You will need some simple way to write down your notes.  Since quite often you'll be doing this away from home, a small notebook, notecards or a PDA are the best choices.  Be prepared to have these (and a pen or pencil for the paper systems) on hand at all times.

A handheld tape recorder can also work sometimes, but you'll have to transcribe the material into some print source in order to use it.  Also, there may be times when talking about what you're seeing is not going to be comfortable for you or the person you are observing.

Step 2:

Make a master list of needed information:

                    Gender

                    Age

                    Body shape

                    Hair

                    Face, skin

                    Clothing type

                    Actions

                    Voice

                    Reaction (to this person)

Step 3

At least once a week make an effort to observe someone you don't know very well.  It can be a total stranger or a neighbor; it might be someone working, walking along the street, or sitting at a restaurant.  Write down your observations in your notebook/notecard/PDA.  Add more information than just the answers to the questions on your master list -- this is only a short set of cues to get you going.

Example:

This is a description of a guy who lives down the street from me.

                    Gender: Male

                    Age: Mid thirties

                    Body Shape: about 5'9" and stocky though not fat

                    Hair:  light brown, blond in places during the summer

                    Face, skin: round face, small eyes, narrow mouth.  Perpetually tanned, even in the winter, from being outside.

                    Clothing type: plain clothes, usually jeans and a pullover shirt.  Light coat in winter

                    Actions: always on the move.  I've never seen him sit still.  And he often stalks rather than walks, with his legs slightly apart and his arms at his sides.

                    Voice: I've never heard him talk.  I have heard him yell, quite often.

                    Other: Married, three kids, wife rarely seen

                    Reaction: He seems to be one of those people who is perpetually angry.  Even when he and the kids are out in the yard supposedly having fun, he's yelling and cursing.

I could add could add far more information if I had the time or inclination, but this, to me, is an excellent set of short descriptions to get me moving on a character I might need in the future.

So, I have these observations -- what do I do with it?  What if I'm not writing about some guy living down the street from my main character?  Maybe I'm writing a fantasy novel, instead.

The man who worked the stables had sun-bleached hair, cut unfashionably short, and skin tanned dark brown.  He stalked out of the barn as though going to battle, and demanded what we needed.  After asking for our horses, he turned around with a grunt and went back to the barn, yelling and cursing at the people there as though we had asked for something difficult, rather than for our two mounts.

Whey you reach a point in your story where you need someone quickly, leaf through your observation diary, and you are apt to find an entry to fit the role.  No need to think much about the character since he's barely going to be on the stage for a paragraph or two.

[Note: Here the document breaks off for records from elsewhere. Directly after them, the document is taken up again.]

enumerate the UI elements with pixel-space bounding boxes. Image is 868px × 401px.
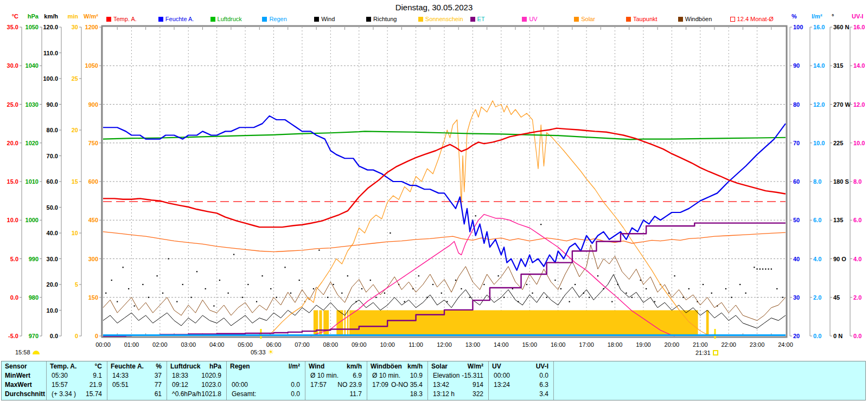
axis-tick-label: 1040 [25, 62, 39, 69]
table-cell-value: 0.0 [291, 381, 305, 389]
x-axis-label: 04:00 [209, 341, 225, 348]
sunshine-bar [349, 311, 698, 337]
axis-tick-label: 2.0 [853, 294, 861, 301]
axis-unit-label: UV-I [852, 13, 863, 20]
table-column-name: UV [489, 363, 501, 370]
chart-plot: °C35.030.025.020.015.010.05.00.0-5.0hPa1… [0, 0, 868, 359]
axis-tick-label: 20 [72, 127, 78, 133]
direction-dot [569, 301, 570, 302]
axis-tick-label: 14.0 [853, 62, 865, 69]
sensor-table: SensorMinWertMaxWertDurchschnittTemp. A.… [1, 361, 866, 400]
table-row-label: MaxWert [2, 380, 46, 389]
axis-tick-label: 20.0 [47, 281, 58, 288]
axis-tick-label: 70.0 [47, 153, 58, 159]
axis-tick-label: 6.0 [853, 217, 861, 223]
sunrise-sun-icon: ☀ [268, 350, 275, 355]
direction-dot [318, 250, 320, 251]
table-column-name: Regen [227, 363, 250, 370]
table-cell: 18.3 [367, 389, 427, 398]
direction-dot [560, 288, 561, 289]
axis-tick-label: 4.0 [853, 256, 861, 262]
axis-tick-label: 4.0 [813, 256, 821, 262]
table-cell-time: 13:24 [489, 381, 510, 389]
x-axis-label: 00:00 [95, 341, 111, 348]
table-cell: 18:331020.9 [167, 371, 226, 380]
direction-dot [134, 305, 135, 306]
axis-tick-label: 450 [88, 217, 98, 223]
direction-dot [205, 288, 206, 289]
axis-tick-label: 360 N [833, 24, 849, 30]
table-cell: (+ 3.34 )15.74 [47, 389, 107, 398]
axis-tick-label: 10.0 [853, 140, 865, 146]
table-filler-column [554, 361, 865, 400]
table-cell-value: 21.9 [90, 381, 107, 389]
direction-dot [361, 288, 362, 289]
table-cell: Elevation-15.311 [428, 371, 488, 380]
table-cell: 61 [107, 389, 167, 398]
direction-dot [418, 275, 419, 276]
direction-dot [512, 288, 513, 289]
table-cell-time: (+ 3.34 ) [47, 390, 76, 398]
x-axis-label: 23:00 [750, 341, 765, 348]
axis-tick-label: 0 [75, 333, 78, 339]
axis-tick-label: 30 [72, 24, 78, 30]
table-cell-time: 09:12 [167, 381, 188, 389]
direction-dot [261, 275, 263, 276]
axis-tick-label: 25.0 [7, 101, 18, 108]
table-cell-value: 0.0 [539, 372, 553, 379]
direction-dot [111, 280, 112, 281]
table-cell-value: 914 [473, 381, 488, 389]
table-row-label: Durchschnitt [2, 389, 46, 398]
axis-unit-label: ° [832, 13, 834, 20]
axis-Wm: W/m²120010509007506004503001500 [84, 13, 101, 339]
sunset-value: 21:31 [695, 350, 711, 356]
direction-dot [432, 284, 433, 285]
direction-dot [347, 275, 348, 276]
x-axis-label: 22:00 [721, 341, 736, 348]
table-cell: Ø 10 min.6.9 [305, 371, 367, 380]
axis-tick-label: 70 [793, 140, 800, 146]
table-cell-value: 15.74 [86, 390, 107, 398]
axis-tick-label: 1010 [25, 178, 39, 185]
direction-dot [768, 268, 769, 269]
sunshine-bar [347, 311, 349, 337]
table-cell: 15:5721.9 [47, 380, 107, 389]
sunrise-label: 05:33 ☀ [251, 349, 274, 355]
table-column-name: Windböen [367, 363, 402, 370]
table-column-unit: hPa [209, 363, 226, 370]
table-cell: 11.7 [305, 389, 367, 398]
direction-dot [526, 284, 527, 285]
direction-dot [105, 293, 106, 294]
direction-dot [196, 271, 197, 272]
axis-tick-label: 990 [29, 256, 39, 262]
table-cell: Ø 10 min.10.9 [367, 371, 427, 380]
direction-dot [626, 293, 627, 294]
table-cell-value: O-NO 35.4 [391, 381, 427, 389]
table-cell-value: 3.4 [539, 390, 553, 398]
axis-%: %1009080706050403020 [790, 13, 803, 339]
table-cell-value: 1020.9 [201, 372, 226, 379]
table-column-name: Wind [305, 363, 324, 370]
table-cell-time: 17:09 [367, 381, 388, 389]
table-row-label: MinWert [2, 371, 46, 380]
direction-dot [756, 268, 757, 269]
table-column-unit: W/m² [468, 363, 488, 370]
direction-dot [589, 297, 590, 298]
x-axis-label: 03:00 [181, 341, 196, 348]
axis-tick-label: 270 W [833, 101, 851, 108]
axis-tick-label: 5.0 [10, 256, 18, 262]
direction-dot [190, 297, 192, 298]
table-cell: 17:09O-NO 35.4 [367, 380, 427, 389]
axis-tick-label: 25 [72, 75, 78, 82]
direction-dot [219, 280, 220, 281]
table-header-cell: SolarW/m² [428, 361, 488, 371]
x-axis-label: 12:00 [437, 341, 452, 348]
x-axis-label: 02:00 [152, 341, 168, 348]
direction-dot [575, 284, 576, 285]
axis-tick-label: 0.0 [50, 333, 58, 339]
direction-dot [475, 215, 476, 216]
direction-dot [762, 268, 763, 269]
axis-tick-label: 0.0 [813, 333, 821, 339]
day-length-icon [33, 351, 40, 354]
axis-tick-label: 30 [793, 294, 800, 301]
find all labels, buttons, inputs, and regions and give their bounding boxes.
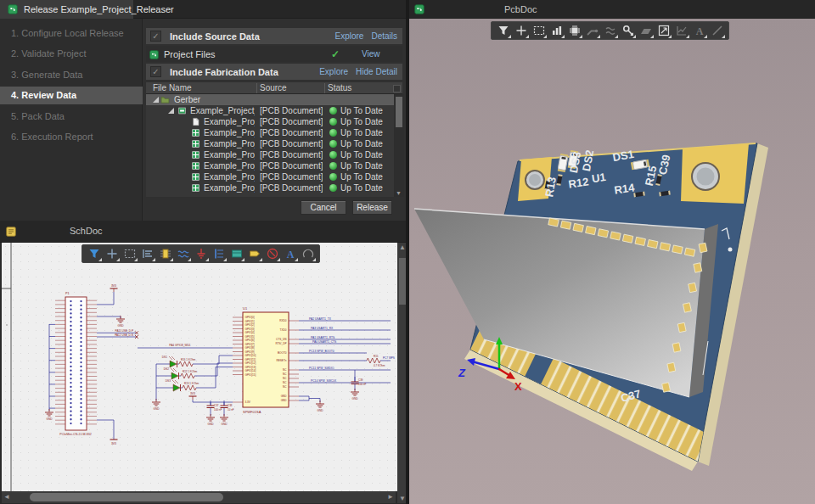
step-2[interactable]: 2. Validate Project <box>0 45 143 63</box>
scroll-up-icon[interactable]: ▲ <box>399 244 406 251</box>
sch-text: 100 nF <box>214 408 222 412</box>
graph-icon[interactable] <box>672 22 690 39</box>
via-icon[interactable] <box>619 22 637 39</box>
sch-text: DS3 <box>166 379 171 383</box>
port-icon[interactable] <box>245 245 263 262</box>
sch-text: R15 <box>374 355 379 358</box>
table-row[interactable]: Gerber <box>146 94 394 105</box>
table-row[interactable]: Example_Project_R[PCB Document]Up To Dat… <box>146 149 394 160</box>
sch-text: GPIO[8] <box>245 346 255 350</box>
table-row[interactable]: Example_Project_R[PCB Document]Up To Dat… <box>146 171 394 182</box>
pcb-3d-viewport[interactable]: R13DS3DS2DS1R12U1R14R15C39C37 Z X A <box>409 19 815 504</box>
select-region-icon[interactable] <box>530 22 548 39</box>
no-erc-icon[interactable] <box>263 245 281 262</box>
power-port-icon[interactable] <box>192 245 210 262</box>
sch-text: 10 nF <box>228 408 234 412</box>
fabrication-hide-detail-link[interactable]: Hide Detail <box>356 67 397 76</box>
expand-icon[interactable] <box>153 97 159 103</box>
connector-symbol <box>65 297 87 430</box>
pcb-doc-icon <box>413 3 425 15</box>
project-files-row[interactable]: Project Files ✓ View <box>146 46 402 62</box>
step-1[interactable]: 1. Configure Local Release <box>0 25 143 42</box>
include-source-checkbox[interactable]: ✓ <box>150 31 161 42</box>
step-4[interactable]: 4. Review Data <box>0 87 143 104</box>
source-explore-link[interactable]: Explore <box>335 31 364 41</box>
file-source: [PCB Document] <box>260 127 323 138</box>
col-file-name: File Name <box>153 83 192 92</box>
file-name: Example_Project_R <box>204 127 255 138</box>
component-grid-icon[interactable] <box>565 22 583 39</box>
sch-text: GND <box>281 395 288 398</box>
scroll-left-icon[interactable]: ◄ <box>3 493 10 501</box>
scroll-down-icon[interactable]: ▼ <box>399 495 406 502</box>
sch-text: RTS/_DP <box>275 342 286 345</box>
sch-horizontal-scrollbar[interactable]: ◄ ► <box>2 491 396 503</box>
measure-icon[interactable] <box>601 22 619 39</box>
sch-text: DS2 <box>164 367 169 371</box>
file-source: [PCB Document] <box>260 116 323 127</box>
sheet-symbol-icon[interactable] <box>228 245 245 262</box>
route-icon[interactable] <box>583 22 601 39</box>
text-icon[interactable]: A <box>690 22 708 39</box>
scroll-down-icon[interactable]: ▼ <box>396 190 402 196</box>
source-details-link[interactable]: Details <box>371 31 397 41</box>
sch-text: GPIO[0] <box>245 316 255 319</box>
sch-text: 3V3 <box>111 284 116 288</box>
line-icon[interactable] <box>708 22 726 39</box>
table-row[interactable]: Example_Project_R[PCB Document]Up To Dat… <box>146 127 394 138</box>
sch-text: PA11 USB_D-P <box>115 329 133 333</box>
schematic-viewport[interactable]: P1PCIeMini-CN-2J-M-8323V3GNDPA11 USB_D-P… <box>2 243 397 491</box>
harness-icon[interactable] <box>210 245 228 262</box>
status-badge: Up To Date <box>340 138 383 149</box>
sch-tabstrip: SchDoc <box>0 221 406 243</box>
table-row[interactable]: Example_Project_Rele:[PCB Document]Up To… <box>146 105 394 116</box>
panel-divider[interactable] <box>406 0 409 504</box>
wire-icon[interactable] <box>174 245 192 262</box>
scrollbar-thumb[interactable] <box>399 258 406 305</box>
scrollbar-thumb[interactable] <box>30 493 223 501</box>
plane-icon[interactable] <box>637 22 655 39</box>
text-icon[interactable]: A <box>281 245 299 262</box>
select-region-icon[interactable] <box>121 245 138 262</box>
filter-icon[interactable] <box>85 245 103 262</box>
scroll-right-icon[interactable]: ► <box>387 493 394 501</box>
status-ok-icon <box>329 129 337 137</box>
step-3[interactable]: 3. Generate Data <box>0 66 143 84</box>
filter-icon[interactable] <box>494 22 512 39</box>
sch-text: CTS_DN <box>276 338 286 341</box>
include-fabrication-checkbox[interactable]: ✓ <box>150 66 161 77</box>
cancel-button[interactable]: Cancel <box>301 200 346 215</box>
file-table-header: File Name Source Status <box>146 82 402 94</box>
gerber-file-icon <box>191 150 200 160</box>
table-row[interactable]: Example_Project_R[PCB Document]Up To Dat… <box>146 116 394 127</box>
column-options-button[interactable] <box>393 85 401 92</box>
table-row[interactable]: Example_Project_R[PCB Document]Up To Dat… <box>146 182 394 193</box>
part-icon[interactable] <box>156 245 174 262</box>
step-5[interactable]: 5. Pack Data <box>0 108 143 126</box>
align-icon[interactable] <box>138 245 156 262</box>
step-6[interactable]: 6. Execution Report <box>0 128 143 146</box>
sch-text: GPIO[11] <box>245 358 256 361</box>
fabrication-explore-link[interactable]: Explore <box>319 67 348 76</box>
scrollbar-thumb[interactable] <box>396 97 402 127</box>
expand-icon[interactable] <box>168 108 174 114</box>
export-view-icon[interactable] <box>655 22 672 39</box>
file-source: [PCB Document] <box>260 182 323 193</box>
cross-probe-icon[interactable] <box>512 22 530 39</box>
project-files-view-link[interactable]: View <box>362 49 380 59</box>
sch-text: PCIeMini-CN-2J-M-832 <box>59 433 91 436</box>
sch-text: SPWF01SA <box>243 410 261 414</box>
tab-release-dialog[interactable]: Release Example_Project_Releaser <box>0 0 133 19</box>
cross-probe-icon[interactable] <box>103 245 121 262</box>
sch-text: GND <box>317 409 323 412</box>
file-table[interactable]: GerberExample_Project_Rele:[PCB Document… <box>146 94 394 197</box>
sch-text: GPIO[7] <box>245 343 255 346</box>
include-fabrication-label: Include Fabrication Data <box>170 67 278 77</box>
board-insight-icon[interactable] <box>548 22 565 39</box>
table-row[interactable]: Example_Project_R[PCB Document]Up To Dat… <box>146 138 394 149</box>
table-row[interactable]: Example_Project_R[PCB Document]Up To Dat… <box>146 160 394 171</box>
release-button[interactable]: Release <box>352 200 392 215</box>
arc-icon[interactable] <box>299 245 317 262</box>
file-table-scrollbar[interactable]: ▼ <box>394 94 404 197</box>
file-name: Example_Project_R <box>204 182 255 193</box>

You might then mark in your diary where you have used this character.  It won't matter if you use the same basics for several different stories, but it might help you see when you look for a certain character type and might help you expand your 'actors' by choosing someone else instead. 

Step 4

You can expand your observations to include other things, like places, weather, animals -- just about anything that might come up in a story can be observed in the real world.  Looking for aliens?  Go to a zoo and make note of the behavior of animals there.  Want to write about a busy space port?  Try a bus station or an airport lounge, if you happen to be traveling somewhere.  Don't miss the chance to take note of anything that might be helpful.  Be prepared by having the needed tools to make those notes.

You might find it easier to do some of your observations as paragraphs rather than lists.  If so, be certain that you tag it at the top so that you can easily sort them out later.

Example:

Vehicle:

                    Small red truck with black details and topped with a matching red camper.  Not new, but well-kept, washed and waxed.  All the hubcaps match.  This is not a work truck.

So what does that little description get me?

How about this for a science fiction story?

I piloted the Moonstar into the berth beside a small, well-kept skimmer -- not a work ship, from the looks of it, with its still shiny red exterior and black detailing.  The little craft said 'rich' in an unobtrusive way, and it made me wonder who else had shown up at home for our meeting.

Once a week make an effort to describe a person and something else from your list.  Build up an inventory of easy-to-access material that will help you fill in those background places and people, and make your fiction worlds seem more alive.  This is an easy workshop, but it's one that you need to keep at and update often.  Keep the tools on hand to write the material down.  These thirty or forty words now can save you half an hour later, trying to imagine something simple to drop into place in your story.